L’impresa coniugale.

Pure essendo preclusa all’autonomia privata l’istituzione di un’impresa collettiva sena propria autonomia patrimoniale (cioè società), il legislatore del ’75 colla riforma del diritto di famiglia introduce l’impresa coniugale all’articolo 177 lettera d.

Il 177 lettera d, prevede che entrano a fare parte della comunione dei beni anche le imprese costituite dai coniugi dopo il matrimonio, l’impresa coniugale è certamente impresa collettiva, ed i coniugi se esplicitamente richiesto, possono anche gestire la loro impresa in forma societaria.

In silenzio all’impresa coniugale si applica la disciplina della comunione dei beni sia sulla gestione che per quanto riguarda il regime patrimoniale.

L’articolo 186 dichiara che i creditori dell’impresa possono avvalersi anche sul patrimonio in comune diverso da quello dell’azienda ma senza nessuna preferenza su questi ultimi rispetto ai beni aziendali.
L’articolo 190 dichiara che i creditori dell’impresa possono accanirsi anche sul patrimonio fuori comunione (personale) dei coniugi ma nella misura non superiore al 50% del credito ed esclusivamente in via sussidiaria al patrimonio aziendale, ed a quello in comune ai coniugi ma non aziendale.
L’articolo 189 .2 invece prevede che i creditori particolari dei coniugi possono avvalersi anche sui beni della comunione (aziendale o meno), ma solo nella misura della quota spettante al loro creditore e sempre in via sussidiaria.
L’articolo 191 sancisce la particolarità dello scioglimento della comunione aziendale.

Il CB fa notare che ci troviamo di fronte ad una figura diversa dall’ordinario dove l’esercizio di un’impresa collettiva non da vita ad un’autonomia patrimoniale societaria, e va contro ai tentativi di giuristi di fare sparire le deroghe ai princìpi del diritto societario trovandosi di fronte ad una società di fatto.


Tipi di società

 

Nozione. Classificazioni.

L’attività di società ha procedure diverse da quelle delle imprese individuali, diversi sono i problemi inerenti l’organizzazione, diversi sono i problemi riguardanti i rapporti coi terzi alla società.

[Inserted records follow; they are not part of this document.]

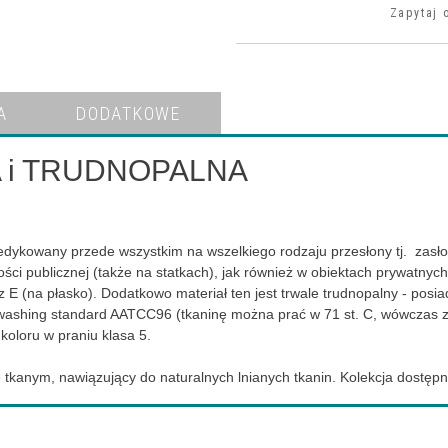
Zapytaj 
A
DODATKOWE
 i TRUDNOPALNA
edykowany przede wszystkim na wszelkiego rodzaju przesłony tj. zasłony
i publicznej (także na statkach), jak również w obiektach prywatnych.
 E (na płasko). Dodatkowo materiał ten jest trwale trudnopalny - posi
l washing standard AATCC96 (tkaninę można prać w 71 st. C, wówczas z
koloru w praniu klasa 5.
cie tkanym, nawiązujący do naturalnych lnianych tkanin. Kolekcja dostęp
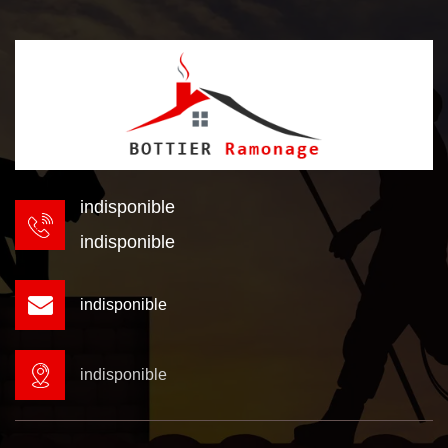
indisponible
indisponible
indisponible
indisponible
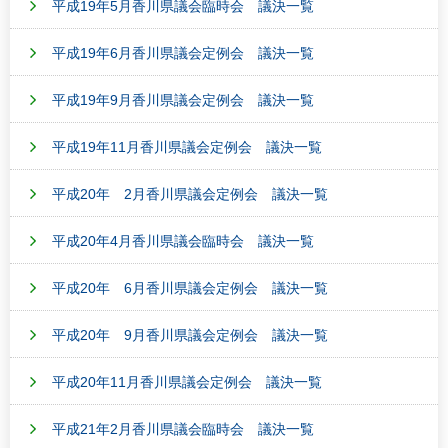
平成19年5月香川県議会臨時会 議決一覧
平成19年6月香川県議会定例会 議決一覧
平成19年9月香川県議会定例会 議決一覧
平成19年11月香川県議会定例会 議決一覧
平成20年 2月香川県議会定例会 議決一覧
平成20年4月香川県議会臨時会 議決一覧
平成20年 6月香川県議会定例会 議決一覧
平成20年 9月香川県議会定例会 議決一覧
平成20年11月香川県議会定例会 議決一覧
平成21年2月香川県議会臨時会 議決一覧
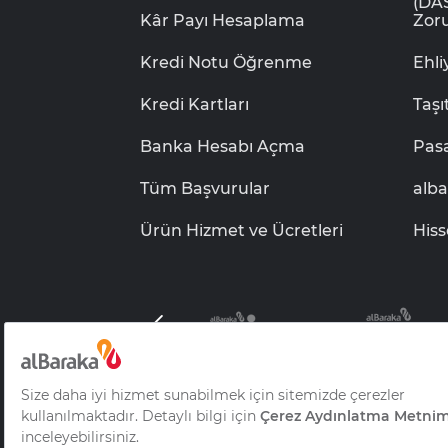
(DA
Kâr Payı Hesaplama
Zoru
Kredi Notu Öğrenme
Ehl
Kredi Kartları
Taşı
Banka Hesabı Açma
Pas
Tüm Başvurular
alb
Ürün Hizmet ve Ücretleri
Hiss
Albaraka Grubu B.S.C.
Bilgi Toplumu Hizmet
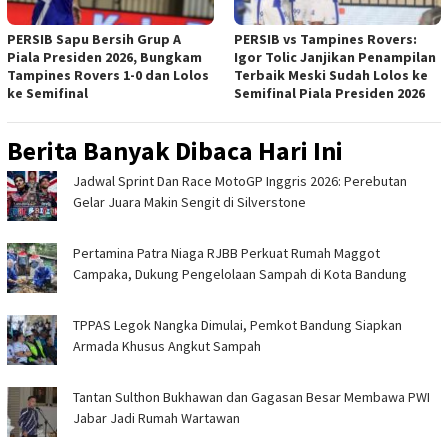
PERSIB Sapu Bersih Grup A
PERSIB vs Tampines Rovers:
Piala Presiden 2026, Bungkam
Igor Tolic Janjikan Penampilan
Tampines Rovers 1-0 dan Lolos
Terbaik Meski Sudah Lolos ke
ke Semifinal
Semifinal Piala Presiden 2026
Berita Banyak Dibaca Hari Ini
Jadwal Sprint Dan Race MotoGP Inggris 2026: Perebutan
Gelar Juara Makin Sengit di Silverstone
Pertamina Patra Niaga RJBB Perkuat Rumah Maggot
Campaka, Dukung Pengelolaan Sampah di Kota Bandung
TPPAS Legok Nangka Dimulai, Pemkot Bandung Siapkan
Armada Khusus Angkut Sampah
Tantan Sulthon Bukhawan dan Gagasan Besar Membawa PWI
Jabar Jadi Rumah Wartawan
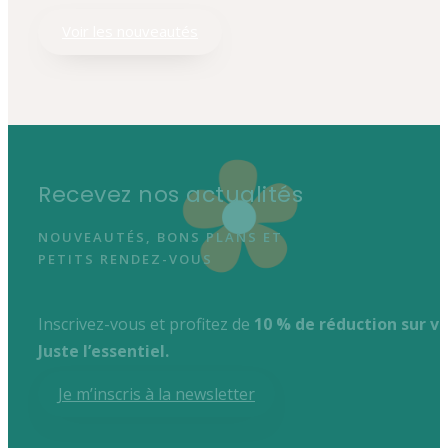
Voir les nouveautés
Recevez nos actualités
NOUVEAUTÉS, BONS PLANS ET
PETITS RENDEZ-VOUS
Inscrivez-vous et profitez de
10 % de réduction sur 
Juste l’essentiel.
Je m’inscris à la newsletter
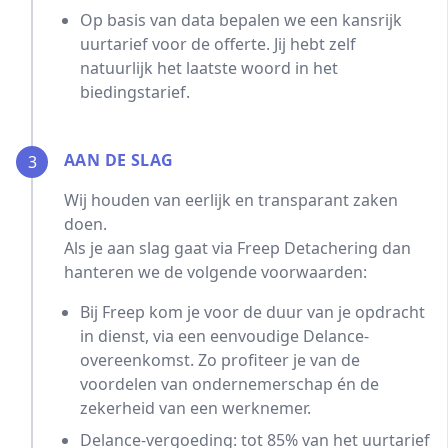
Op basis van data bepalen we een kansrijk
uurtarief voor de offerte. Jij hebt zelf
natuurlijk het laatste woord in het
biedingstarief.
AAN DE SLAG
3
Wij houden van eerlijk en transparant zaken
doen.
Als je aan slag gaat via Freep Detachering dan
hanteren we de volgende voorwaarden:
Bij Freep kom je voor de duur van je opdracht
in dienst, via een eenvoudige Delance-
overeenkomst. Zo profiteer je van de
voordelen van ondernemerschap én de
zekerheid van een werknemer.
Delance-vergoeding: tot 85% van het uurtarief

I contratti societari definiti dal nostro ordinamento sono otto:

  • società semplice
  • società in accomandita semplice
  • società in nome collettivo
  • società per azioni
  • società a responsabilità limitata
  • società in accomandita per azioni
  • società cooperative
  • mutue assicuratrici.

 

Le distinzioni atte dal legislatore permette di dividere in diversi gruppi le società.

I distinzione. Scopo istituzionale delle società, dunque avremo società col fine di lucro e società mutualistiche.
II distinzione, da farsi nell’ambito delle società lucrative, ed è quella basata sulla natura dell’attività esercitabile, la distinzione è società semplice, per cui solo le attività non commerciali possono aversi, e l’iscrizione nel registro delle imprese, per le ss da poco previsto ha lo scopo della pubblicità notizia, e le rimanenti società a scopo lucrativo, la cui iscrizione ha effetto di  pubblicità legale.
III distinzione, società dotate e non dotate di personalità giuridica, quelle per azioni  e quelle cooperative, non la hanno le società di persone.

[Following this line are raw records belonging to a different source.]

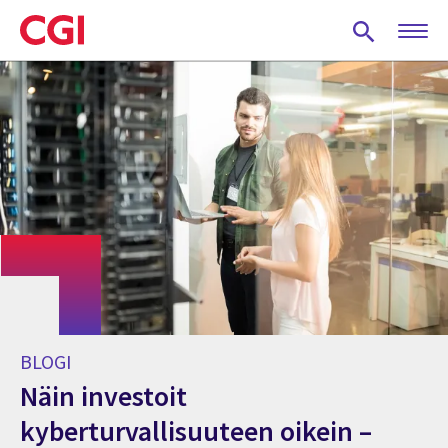
Skip
to
main
content
BLOGI
Näin investoit
kyberturvallisuuteen oikein –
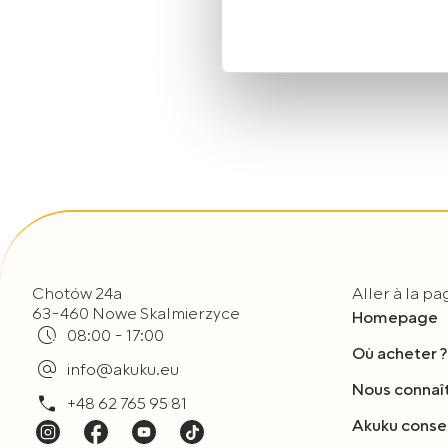
Zasady korzystania przez Al
urządzeniach informacji ora
osobowych opisane zostały
Jeżeli wyrażają Państwo zgo
„Wyrażam zgodę”. Jeżeli ni
plików typu Cookies, prosim
Mogą Państwo także w każdy
korzystają Państwo do przeg
Chotów 24a
Aller à la p
63-460 Nowe Skalmierzyce
Homepage
08:00 - 17:00
Où acheter ?
info@akuku.eu
Nous connaî
+48 62 765 95 81
Akuku consei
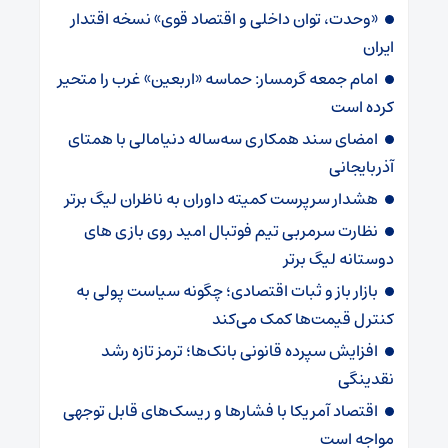
«وحدت، توان داخلی و اقتصاد قوی» نسخه اقتدار
ایران
امام جمعه گرمسار: حماسه «اربعین» غرب را متحیر
کرده است
امضای سند همکاری سه‌ساله دنیامالی با همتای
آذربایجانی
هشدار سرپرست ‌کمیته داوران به ناظران لیگ برتر
نظارت سرمربی تیم‌ فوتبال امید روی بازی های
دوستانه لیگ برتر
بازار باز و ثبات اقتصادی؛ چگونه سیاست پولی به
کنترل قیمت‌ها کمک می‌کند
افزایش سپرده قانونی بانک‌ها؛ ترمز تازه رشد
نقدینگی
اقتصاد آمریکا با فشارها و ریسک‌های قابل توجهی
مواجه است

Personalità giuridica ed autonomia patrimoniale delle società.

L’articolo 77 del codice di commercio del 1882 definiva i tre modelli societari di allora (snc, società in accomandita e società anonima) alla stessa stregua come “enti collettivi distinti dalle persone dei soci”.
Il codice del 1942 invece attribuisce alle società di capitali la personalità giuridica, alle società di persone invece pur negandogliela dà autonomia patrimoniale.

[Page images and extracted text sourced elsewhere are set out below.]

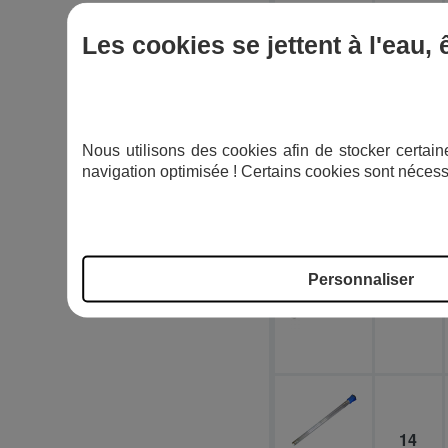
Les cookies se jettent à l'eau,
99
Nous utilisons des cookies afin de stocker certaine
navigation optimisée ! Certains cookies sont nécess
4
Personnaliser
10
14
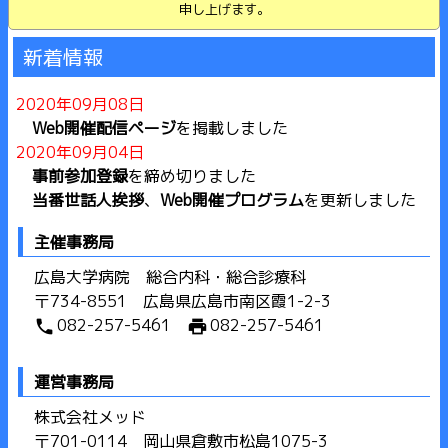
申し上げます。
新着情報
2020年09月08日
Web開催配信ページ
を掲載しました
2020年09月04日
事前参加登録
を締め切りました
当番世話人挨拶
、
Web開催プログラム
を更新しました
2020年08月07日
主催事務局
事前参加登録
を掲載しました
2020年03月17日
広島大学病院 総合内科・総合診療科
ご案内
を掲載しました
〒734-8551 広島県広島市南区霞1-2-3
2020年03月16日
082-257-5461
082-257-5461
phone
print
プログラム
を掲載しました
2020年01月09日
運営事務局
演題募集を締め切りました
2019年12月03日
株式会社メッド
演題募集を開始しました
〒701-0114 岡山県倉敷市松島1075-3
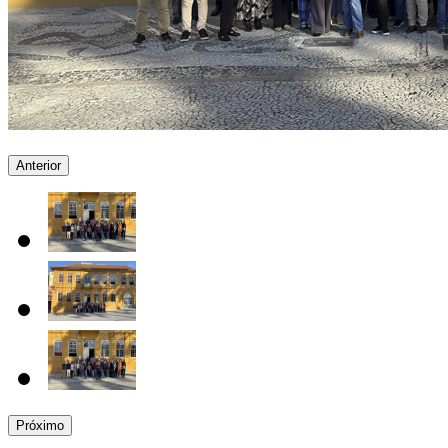
Anterior
Próximo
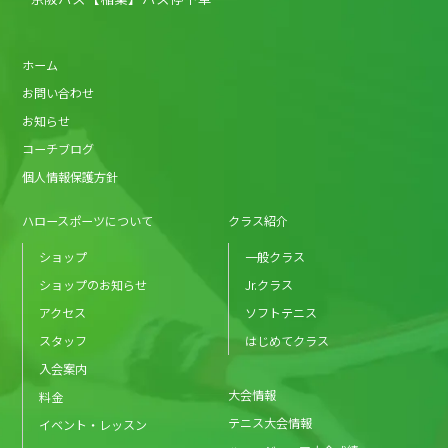
ホーム
お問い合わせ
お知らせ
コーチブログ
個人情報保護方針
ハロースポーツについて
クラス紹介
ショップ
一般クラス
ショップのお知らせ
Jr.クラス
アクセス
ソフトテニス
スタッフ
はじめてクラス
入会案内
大会情報
料金
テニス大会情報
イベント・レッスン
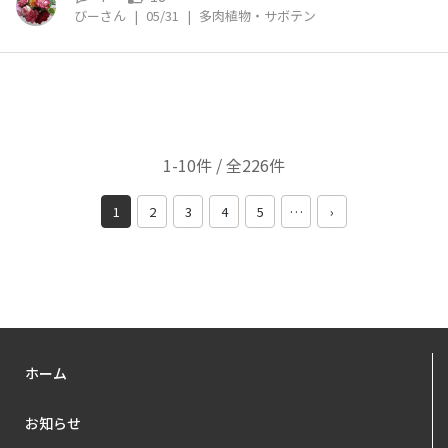
びーさん
|
05/31
|
多肉植物・サボテン
1-10件 / 全226件
1
2
3
4
5
…
›
ホーム
お知らせ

CB precisa che personalità giuridica ed autonomia patrimoniale sono indice che nel nostro ordinamento pure se in maniera diversa, l’intento è quello creare condizioni di diritto privato tendenti alla diffusione delle società.

Le motivazioni a tale forma sono :

  • buona tutela dei creditori delle società
  • incentivi che facciano propendere l’iniziativa economica alle forme societarie.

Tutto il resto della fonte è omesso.